■ What is required ■
Those lines of the data that hold the word "Kleinschreibung" are to be copied out.

Extracted page text data
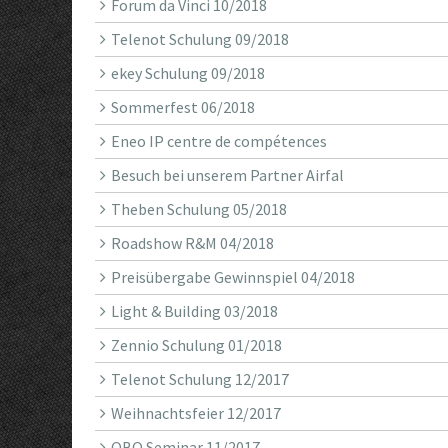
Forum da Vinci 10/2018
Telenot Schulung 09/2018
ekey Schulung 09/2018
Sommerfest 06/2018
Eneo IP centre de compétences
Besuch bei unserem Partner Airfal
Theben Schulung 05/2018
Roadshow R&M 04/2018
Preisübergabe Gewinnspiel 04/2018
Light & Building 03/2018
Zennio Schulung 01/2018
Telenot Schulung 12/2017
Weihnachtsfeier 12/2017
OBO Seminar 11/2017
---
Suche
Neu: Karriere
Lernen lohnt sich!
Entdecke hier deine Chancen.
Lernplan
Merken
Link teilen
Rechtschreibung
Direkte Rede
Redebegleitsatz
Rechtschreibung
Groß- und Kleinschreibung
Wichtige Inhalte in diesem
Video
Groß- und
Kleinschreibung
---
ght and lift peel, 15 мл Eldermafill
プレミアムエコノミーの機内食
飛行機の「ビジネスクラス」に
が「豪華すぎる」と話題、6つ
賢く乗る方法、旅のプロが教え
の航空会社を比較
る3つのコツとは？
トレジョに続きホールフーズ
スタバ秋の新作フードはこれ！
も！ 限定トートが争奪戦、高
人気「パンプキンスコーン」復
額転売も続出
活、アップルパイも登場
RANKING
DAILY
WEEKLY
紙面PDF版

■ Solution ■
Groß- und Kleinschreibung
Kleinschreibung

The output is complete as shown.